23-59-60

A “leap second” will be added to the world’s official clocks today, December 31, 2016  at 23 hours, 59 minutes and 59 seconds Coordinated Universal Time (UTC). That is 6:59:59 p.m. EST in my neighborhood. I will get an extra second and it will pass in a heartbeat. Easy come, easy go.

Those official world clocks will actually read 23:59:60 before ticking over to midnight. That’s unique.

Why do we have to add a second now and then to those very accurate clocks?  It is because the Earth’s rotation around its own axis is gradually slowing down. I thought I felt things slowing down lately.

Atomic clocks tick away at pretty much the same speed over millions of years. Compared to the Earth’s rotation, atomic clocks are simply too consistent.

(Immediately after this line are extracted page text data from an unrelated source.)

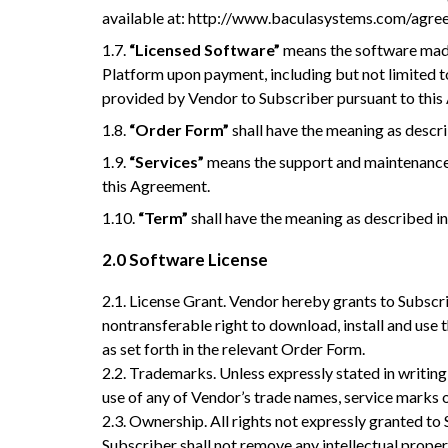
available at: http://www.baculasystems.com/agr
1.7.
“Licensed Software”
means the software made
Platform upon payment, including but not limited to
provided by Vendor to Subscriber pursuant to thi
1.8.
“Order Form”
shall have the meaning as descri
1.9.
“Services”
means the support and maintenance 
this Agreement.
1.10.
“Term”
shall have the meaning as described in
2.0
Software License
2.1. License Grant. Vendor hereby grants to Subscri
nontransferable right to download, install and us
as set forth in the relevant Order Form.
2.2. Trademarks. Unless expressly stated in writing, 
use of any of Vendor’s trade names, service marks 
2.3. Ownership. All rights not expressly granted t
Subscriber shall not remove any intellectual prope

We have done this adding of a second since 1972. That first time, UTC was 10 seconds behind Atomic Time. We have added 26 leap seconds so far. I hope to accrue at least a half a minute extra in this lifetime.

It does not mean that the days are any longer. Only on that leap second day (which hardly anyone seems to hold a celebration for) we had 86,401 seconds instead of the usual 86,400 seconds.

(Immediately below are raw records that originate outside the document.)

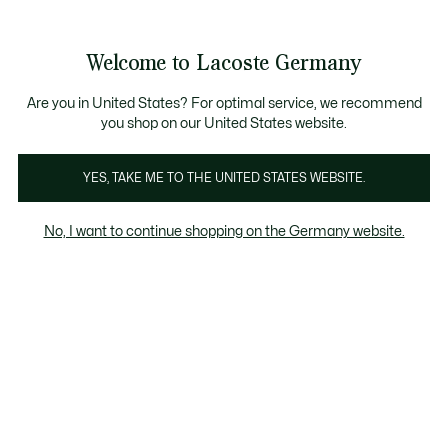
Informationsbanner
Kostenlose Standard Lieferung ab 89€
Werden Sie Lacoste Member!
30 Tage kostenloser Umtausch
Produktbildergalerie
Welcome to Lacoste Germany
See
0
0
my
shopping
bag
Are you in United States? For optimal service, we recommend
you shop on our United States website.
YES, TAKE ME TO THE UNITED STATES WEBSITE.
No, I want to continue shopping on the Germany website.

Our units of time were defined based on the Earth’s rotation relative to distant celestial bodies. That changed when atomic clocks came into being in the mid-20th century.

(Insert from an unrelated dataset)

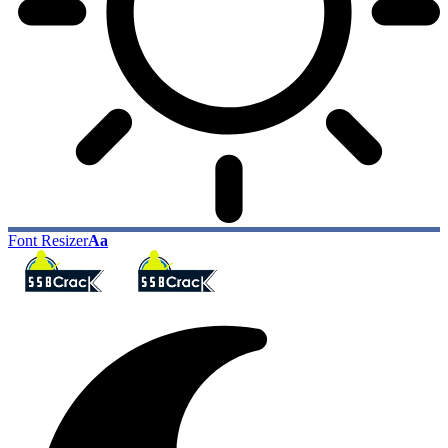
Font Resizer
Aa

Our Moon’s gravitational pull is one reason why the Earth’s spin is slowing down. We lose between 1.5 to 2 milliseconds per day compared to atomic time. We are off by a full second every 500 to 750 days.

Leap seconds are always added on June 30 or December 31 of a particular year. In 1972, they added them on both dates. But, I suppose, this leap second really won’t affect people, though I think it is nice to know and might be a good icebreaker at your New Year’s Eve party tonight.